**Problem details**
Say how many lines in the following data hold the word "should". Write nothing but that number.

**Given records**
- - -

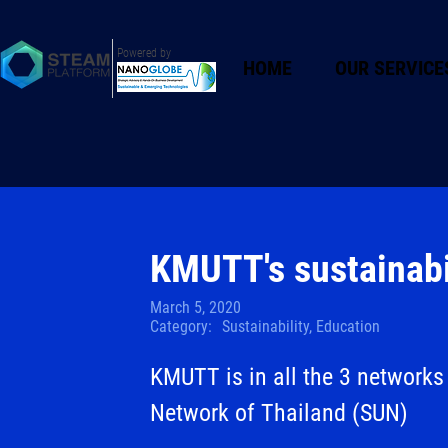
Powered by
HOME
OUR SERVICE
KMUTT's sustainabi
March 5, 2020
Category:
Sustainability, Education
KMUTT is in all the 3 networks 
Network of Thailand (SUN)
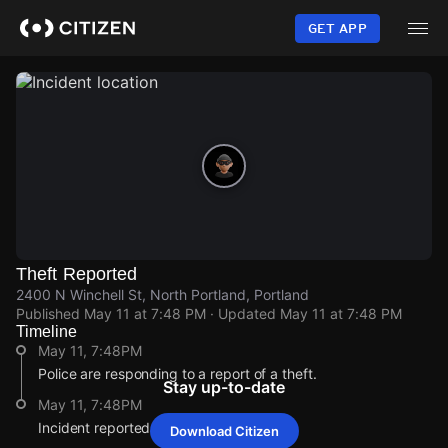
Skip
to
GET APP
main
content
Theft Reported
2400 N Winchell St, North Portland, Portland
Published
May 11 at 7:48 PM
· Updated
May 11 at 7:48 PM
Timeline
May 11, 7:48PM
Police are responding to a report of a theft.
Stay up-to-date
May 11, 7:48PM
Incident reported at 2400 N Winchell St.
Download Citizen
May 11, 7:48PM
May 11, 7:48PM
May 11, 7:48PM
May 11, 7:48PM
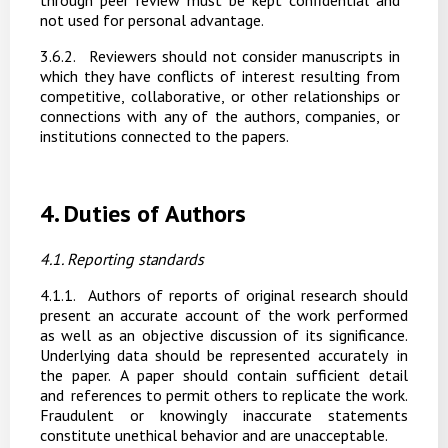
through peer review must be kept confidential and
not used for personal advantage.
3.6.2.
Reviewers should not consider manuscripts in
which they have conflicts of interest resulting
from
competitive,
collaborative,
or
other relationships
or
connections
with
any
of
the authors, companies, or
institutions connected to the papers.
4.
Duties
of
Authors
4.1. Reporting
standards
4.1.1.
Authors of reports of original research should
present an accurate account of the work performed
as well as an objective discussion of its significance.
Underlying data should be represented
accurately
in
the
paper.
A
paper
should
contain
sufficient
detail
and
references to
permit
others
to
replicate
the
work.
Fraudulent
or
knowingly
inaccurate
statements
constitute unethical behavior and are unacceptable.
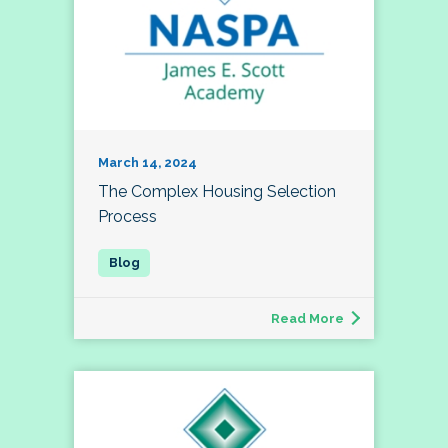
March 14, 2024
The Complex Housing Selection
Process
Read More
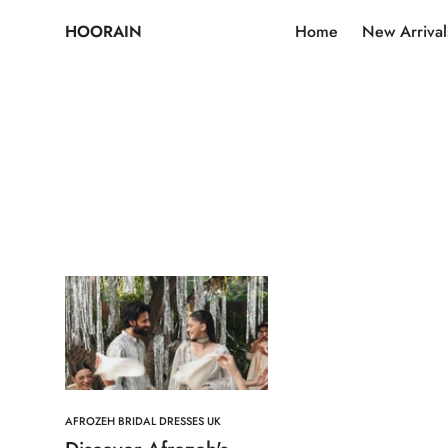
HOORAIN
Home
New Arrival
AFROZEH BRIDAL DRESSES UK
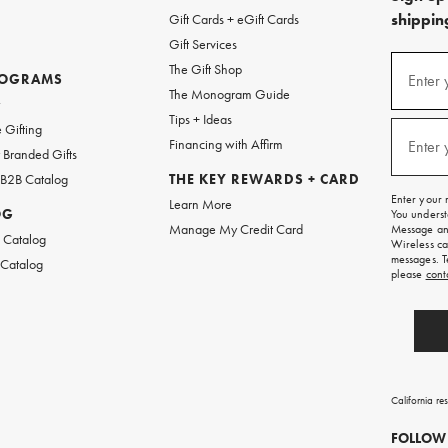
shipping
Gift Cards + eGift Cards
Gift Services
(required
Sign
The Gift Shop
up
ROGRAMS
Enter 
The Monogram Guide
for
w
emails
Tips + Ideas
and
(required
 Gifting
texts
Financing with Affirm
Enter 
Branded Gifts
for
free
 B2B Catalog
THE KEY REWARDS + CARD
shipping
Enter your 
Learn More
on
OG
You underst
your
Manage My Credit Card
Message and
first
 Catalog
Wireless ca
order.
messages. T
 Catalog
please
cont
California re
FOLLOW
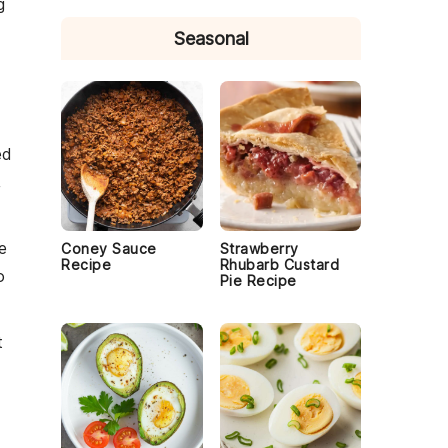
g
Seasonal
ed
,
e
Coney Sauce
Strawberry
Recipe
Rhubarb Custard
o
Pie Recipe
t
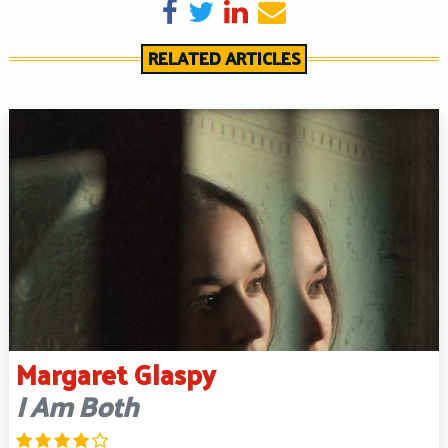
Share on Facebook
Tweet
Share on LinkedIn
Send email
RELATED ARTICLES
Margaret Glaspy
I Am Both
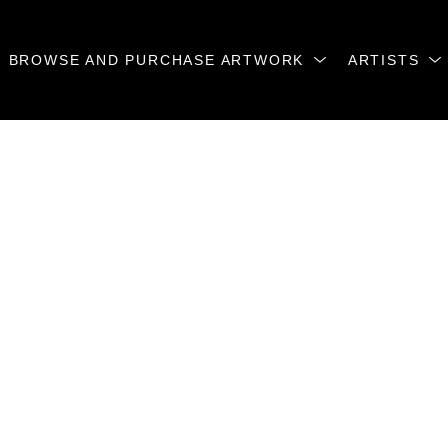
BROWSE AND PURCHASE ARTWORK
ARTISTS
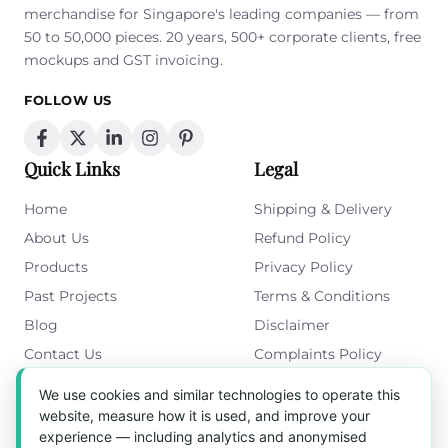
merchandise for Singapore's leading companies — from
50 to 50,000 pieces. 20 years, 500+ corporate clients, free
mockups and GST invoicing.
FOLLOW US
Quick Links
Legal
Home
Shipping & Delivery
About Us
Refund Policy
Products
Privacy Policy
Past Projects
Terms & Conditions
Blog
Disclaimer
Contact Us
Complaints Policy
Cookies Policy
We use cookies and similar technologies to operate this
Get in Touch
website, measure how it is used, and improve your
experience — including analytics and anonymised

- - -

**Reply to the task**
4